* [Extracted material]:
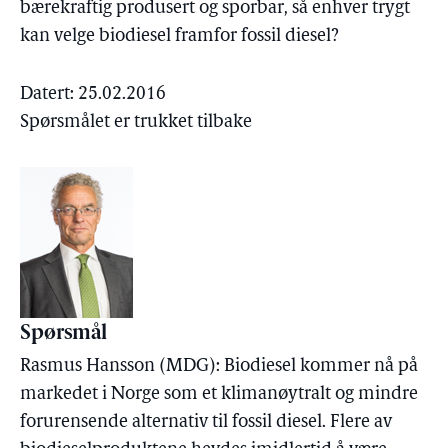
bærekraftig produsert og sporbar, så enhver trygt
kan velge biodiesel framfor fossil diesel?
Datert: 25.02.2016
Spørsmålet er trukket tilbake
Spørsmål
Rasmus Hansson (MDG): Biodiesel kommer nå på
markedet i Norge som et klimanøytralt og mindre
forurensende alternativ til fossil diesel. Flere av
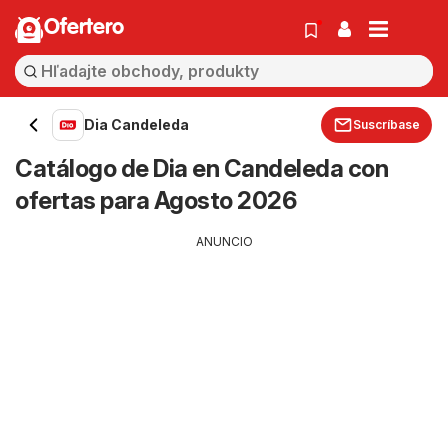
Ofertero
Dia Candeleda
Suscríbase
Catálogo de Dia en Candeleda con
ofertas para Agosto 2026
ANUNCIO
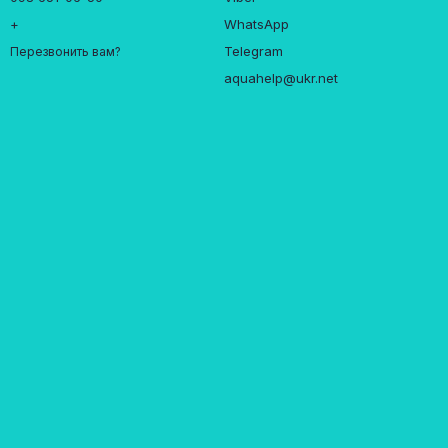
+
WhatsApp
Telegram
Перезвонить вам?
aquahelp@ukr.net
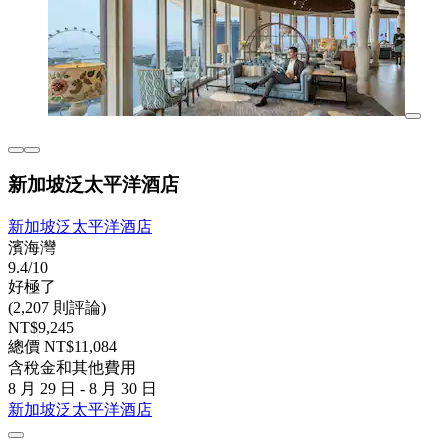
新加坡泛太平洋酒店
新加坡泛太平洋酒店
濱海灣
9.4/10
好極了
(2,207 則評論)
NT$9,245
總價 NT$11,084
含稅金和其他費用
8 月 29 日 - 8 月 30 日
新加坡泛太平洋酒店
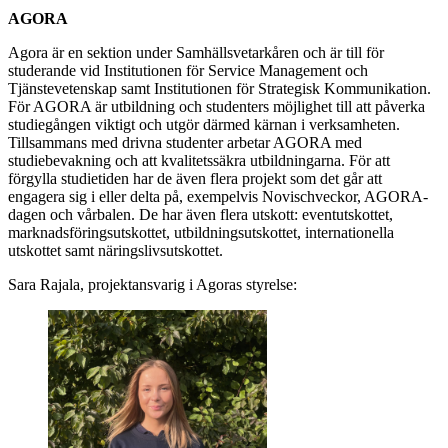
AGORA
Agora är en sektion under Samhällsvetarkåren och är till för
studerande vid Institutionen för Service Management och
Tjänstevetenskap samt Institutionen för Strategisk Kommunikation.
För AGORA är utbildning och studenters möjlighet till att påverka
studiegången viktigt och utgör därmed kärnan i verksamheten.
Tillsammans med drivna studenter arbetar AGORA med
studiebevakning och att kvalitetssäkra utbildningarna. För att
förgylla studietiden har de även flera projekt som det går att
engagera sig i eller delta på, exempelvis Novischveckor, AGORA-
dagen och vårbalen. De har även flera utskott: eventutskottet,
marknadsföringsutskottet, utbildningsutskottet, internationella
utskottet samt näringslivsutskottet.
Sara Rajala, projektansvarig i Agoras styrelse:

* * *

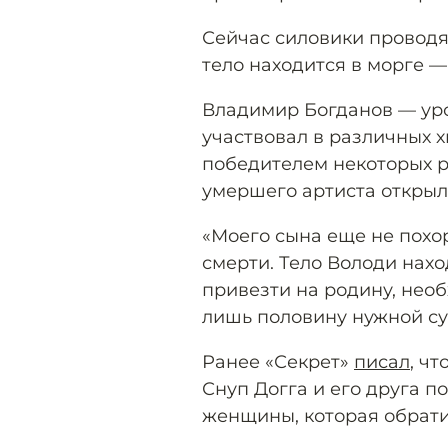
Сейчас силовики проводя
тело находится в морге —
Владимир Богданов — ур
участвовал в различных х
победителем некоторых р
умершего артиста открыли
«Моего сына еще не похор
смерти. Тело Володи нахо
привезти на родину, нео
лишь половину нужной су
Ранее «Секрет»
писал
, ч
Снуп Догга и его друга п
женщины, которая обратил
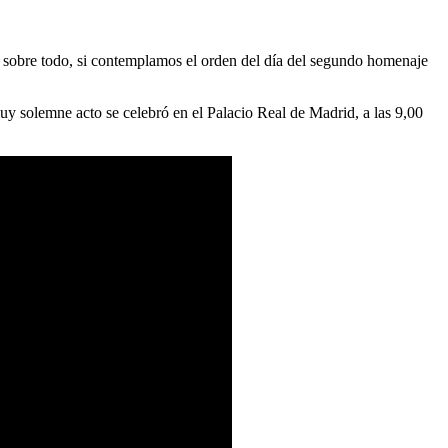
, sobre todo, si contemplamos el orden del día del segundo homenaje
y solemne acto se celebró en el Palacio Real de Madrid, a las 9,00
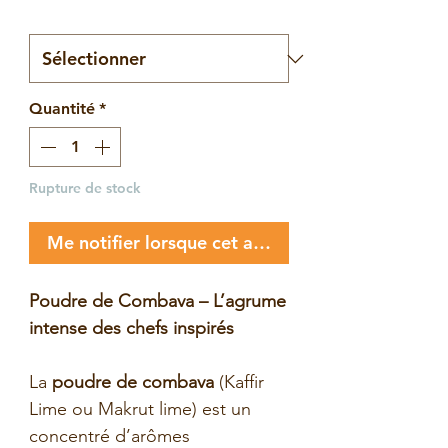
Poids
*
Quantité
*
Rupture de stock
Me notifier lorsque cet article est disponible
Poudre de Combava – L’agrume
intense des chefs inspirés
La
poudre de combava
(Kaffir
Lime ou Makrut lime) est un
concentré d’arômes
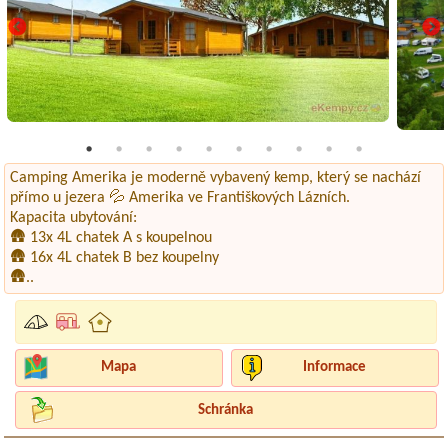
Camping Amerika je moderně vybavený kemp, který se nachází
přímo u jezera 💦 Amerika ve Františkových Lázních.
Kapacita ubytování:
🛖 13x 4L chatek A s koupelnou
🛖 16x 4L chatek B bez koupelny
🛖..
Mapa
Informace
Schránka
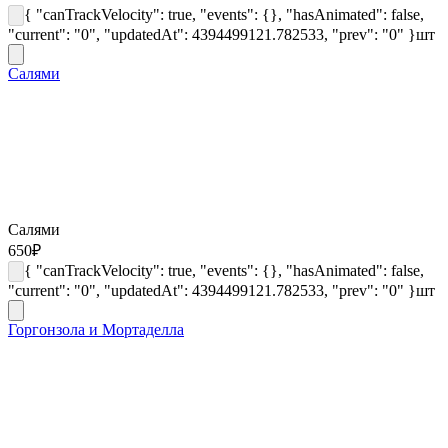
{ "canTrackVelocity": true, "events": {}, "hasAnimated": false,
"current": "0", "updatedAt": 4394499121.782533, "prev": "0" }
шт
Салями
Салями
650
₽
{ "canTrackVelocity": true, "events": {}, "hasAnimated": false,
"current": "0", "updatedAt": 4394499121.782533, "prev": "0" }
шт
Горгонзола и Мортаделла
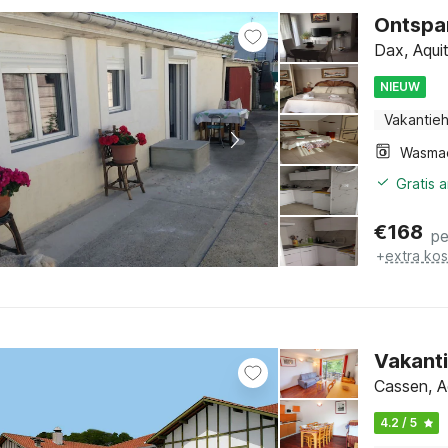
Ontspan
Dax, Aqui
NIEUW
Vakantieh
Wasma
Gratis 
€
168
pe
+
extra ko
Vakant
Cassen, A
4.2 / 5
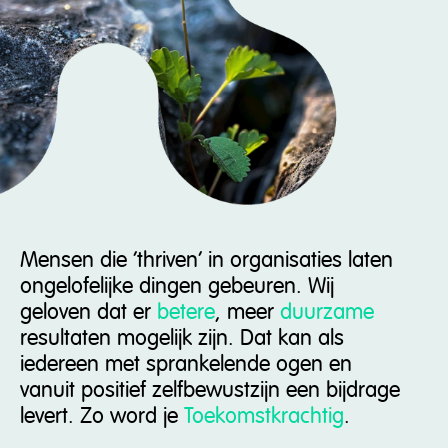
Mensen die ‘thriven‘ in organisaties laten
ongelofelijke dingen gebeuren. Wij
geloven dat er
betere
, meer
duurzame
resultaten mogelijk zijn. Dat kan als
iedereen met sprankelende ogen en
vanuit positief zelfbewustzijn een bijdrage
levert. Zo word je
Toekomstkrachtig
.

---

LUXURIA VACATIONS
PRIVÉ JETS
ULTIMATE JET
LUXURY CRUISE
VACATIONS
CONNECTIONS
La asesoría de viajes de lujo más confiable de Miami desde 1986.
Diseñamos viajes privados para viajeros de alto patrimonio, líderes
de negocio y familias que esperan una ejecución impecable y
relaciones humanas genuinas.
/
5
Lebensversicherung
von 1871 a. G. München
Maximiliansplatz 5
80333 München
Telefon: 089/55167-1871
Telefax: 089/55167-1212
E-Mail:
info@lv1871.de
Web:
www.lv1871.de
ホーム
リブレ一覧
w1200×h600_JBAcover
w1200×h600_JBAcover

* [Exercise aim]:
With the pictures omitted, print the lines above exactly, beginning at the line with "總價 NT$11,084" and going on through the line with "engagera sig i".

* [Solution for this problem]:
總價 NT$11,084
含稅金和其他費用
8 月 29 日 - 8 月 30 日
新加坡泛太平洋酒店
AGORA
Agora är en sektion under Samhällsvetarkåren och är till för
studerande vid Institutionen för Service Management och
Tjänstevetenskap samt Institutionen för Strategisk Kommunikation.
För AGORA är utbildning och studenters möjlighet till att påverka
studiegången viktigt och utgör därmed kärnan i verksamheten.
Tillsammans med drivna studenter arbetar AGORA med
studiebevakning och att kvalitetssäkra utbildningarna. För att
förgylla studietiden har de även flera projekt som det går att
engagera sig i eller delta på, exempelvis Novischveckor, AGORA-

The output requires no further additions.